So I saw these tweets earlier today:
Horizon Zero Dawn has been fun.
Tells me I have an old driver. Still runs. Takes 30 minutes to compile shaders. I watch the intro cut scene. I think. Better to update the drivers. I quit. Update drivers. Start the game again.
And now we’re compiling shaders again? What?
Why are companies not compiling shaders as part of their build?
I am so confused are they injecting screen resolution and driver version or what?
I won’t quote every tweet, just mention another one that other (older) games don’t have this problem.

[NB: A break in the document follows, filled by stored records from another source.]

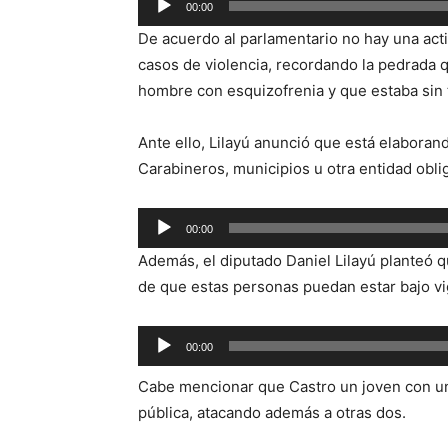
00:00
de
De acuerdo al parlamentario no hay una act
audio
casos de violencia, recordando la pedrada 
hombre con esquizofrenia y que estaba sin 
Ante ello, Lilayú anunció que está elabora
Carabineros, municipios u otra entidad obli
Reproductor
00:00
de
Además, el diputado Daniel Lilayú planteó qu
audio
de que estas personas puedan estar bajo vig
Reproductor
00:00
de
Cabe mencionar que Castro un joven con una
audio
pública, atacando además a otras dos.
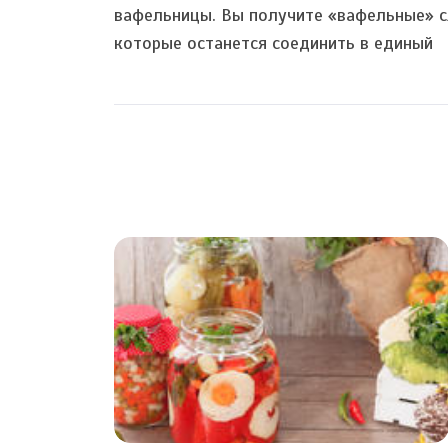
вафельницы. Вы получите «вафельные» с
которые останется соединить в единый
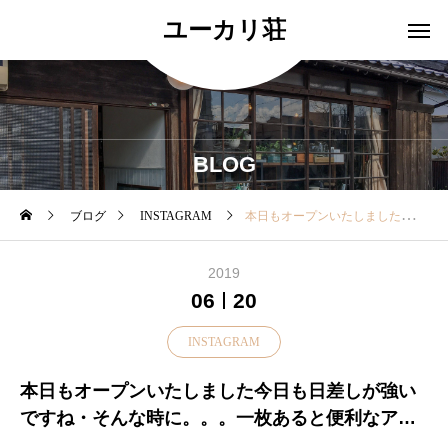
ユーカリ荘
BLOG
ブログ
INSTAGRAM
本日もオープンいたしました今日も日差しが強いですね・そんな時に。。。一枚あると便利なアームカバーはいかが？・一組カバンにしのばせておくと強い日差し時にも冷房の冷え対策としてもお使いいただけます・・ぜひ店頭でお試しください♡本日も18時まで営業中♪・・— — — — — — — — —#島根#山陰#松江#北堀#ユーカリ荘#yukarisou#ライフスタイルショップ#セレクトショップ#雑貨#雑貨屋#中川政七商店#アームカバー#UVケア#ギフト#プレゼント#島根旅#島根旅行#旅#お出掛け#ドライブ
2019
06
20
INSTAGRAM
本日もオープンいたしました今日も日差しが強い
ですね・そんな時に。。。一枚あると便利なアー
ムカバーはいかが？・一組カバンにしのばせてお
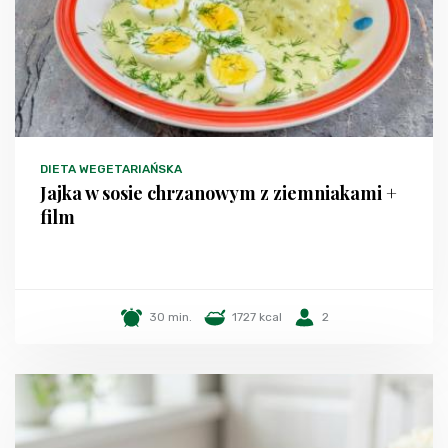
DIETA WEGETARIAŃSKA
Jajka w sosie chrzanowym z ziemniakami +
film
30 min.
1727 kcal
2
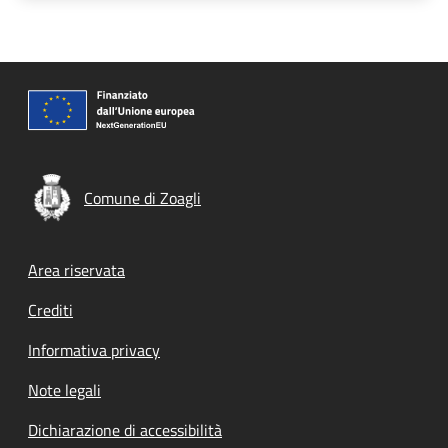
Comune di Zoagli
Footer menu
Area riservata
Crediti
Informativa privacy
Note legali
Dichiarazione di accessibilità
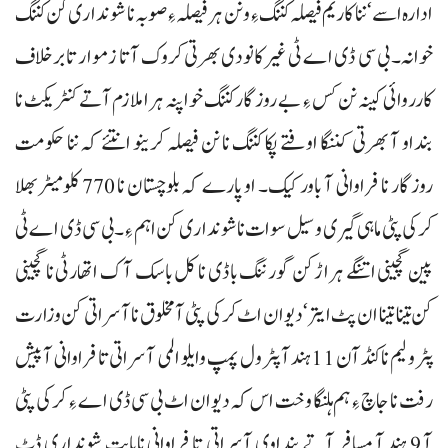
ادارہ اسے‘ ننا کاریم فیصلہ کننگ ءِ و نن ہر فیصلہ ءِ صوبہ نا شونداری کن کننگ
خوانہ۔ بی سی ڈی اے ٹی غیرکانودی بھرتی کروک آتا زموار تا برخلاف
کارروائی کینہ نن کس ءِ بے روزگار کننگ خواپنہ ہرا ملازم آتے کنٹریکٹ نا
بنداو آ بھرتی کننگا اوفتے پکا کننگ نا نن فیصلہ کرینو انتئے کہ ننا حکومت
روزگار نا فراوانی آ باور کیک۔ او پارے کہ بلوچستان نا 770 کلومیٹر بھلا
کرکی پٹی ماہی گیری و سیل سوات نا شونداری کن اہم ءِ۔ بی سی ڈی اے ٹی
پین گچینی اتنگے ہراڑکن گورننگ باڈی نا کل باسک آک اتھارٹی نا گچینی
کن تینا تینا ان پٹ ایتر‘ دیوان اٹ کرکی پٹی آ مخلوق نا آسراتی کن وزارت
پٹرولیم ناکنڈآن 11 ہندآ پٹرول پمپ وایلو المی آسراتی تا فراوانی آ پیش
رفت نا جاچ ءِ ہم ہلنگا وخت اس کہ دیوان اٹ بی سی ڈی اے ءِ کرکی پٹی
آ 9 ہند آ مسافر آتے بنداوی آسراتی تا فراوانی نابابت شونداری ڈٹ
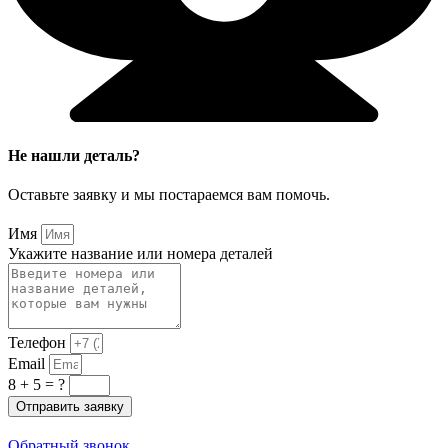
Не нашли деталь?
Оставьте заявку и мы постараемся вам помочь.
Имя
Укажите название или номера деталей
Телефон
Email
8 + 5 = ?
Отправить заявку
Обратный звонок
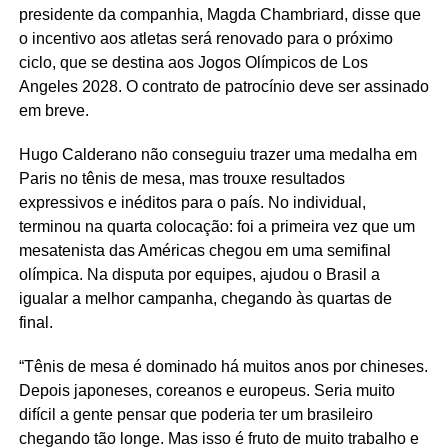
presidente da companhia, Magda Chambriard, disse que
o incentivo aos atletas será renovado para o próximo
ciclo, que se destina aos Jogos Olímpicos de Los
Angeles 2028. O contrato de patrocínio deve ser assinado
em breve.
Hugo Calderano não conseguiu trazer uma medalha em
Paris no tênis de mesa, mas trouxe resultados
expressivos e inéditos para o país. No individual,
terminou na quarta colocação: foi a primeira vez que um
mesatenista das Américas chegou em uma semifinal
olímpica. Na disputa por equipes, ajudou o Brasil a
igualar a melhor campanha, chegando às quartas de
final.
“Tênis de mesa é dominado há muitos anos por chineses.
Depois japoneses, coreanos e europeus. Seria muito
difícil a gente pensar que poderia ter um brasileiro
chegando tão longe. Mas isso é fruto de muito trabalho e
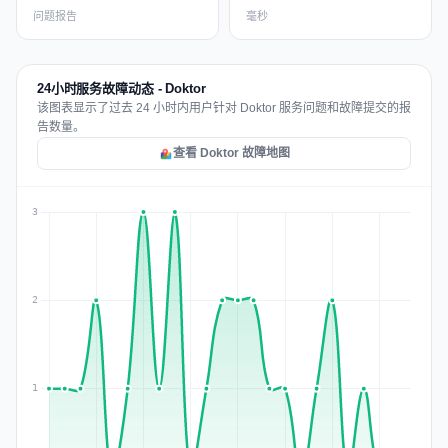
问题报告
毫秒
24小时服务故障动态 - Doktor
该图表显示了过去 24 小时内用户针对 Doktor 服务问题和故障提交的报
告数量。
查看 Doktor 故障地图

So there are a few issues that need explaining.
Pre DX12/Vulkan world
In D3D11/OpenGL from a 1000km view we can simplify the rendering pipeline to the following (I’m not going to cover every stage):
vertex input -> run vertex shader -> run pixel shader -> output pixel
- Vertex input: This is programmable from C++ side. It answers questions such as:
- Does the vertex contain only position?
- Does it have normal?
- Is the variable in FLOAT32 format? Uses 16-bit float? in 8-bit where the range [0;255] is converted to range [0; 1.0]?
- Vertex shader, which pretends all the vertex inputs are in 32-bit float
- Pixel Shader, which pretends all pixels are 4-channel RGBA in 32-bit floating precision
- The output pixel, which can be:
- In RGBA8_UNORM, RGBA16_UNORM, RGBA16_FLOAT, RG16_UNORM, R8_SNORM, etc. See DXGI_FORMAT for a long list.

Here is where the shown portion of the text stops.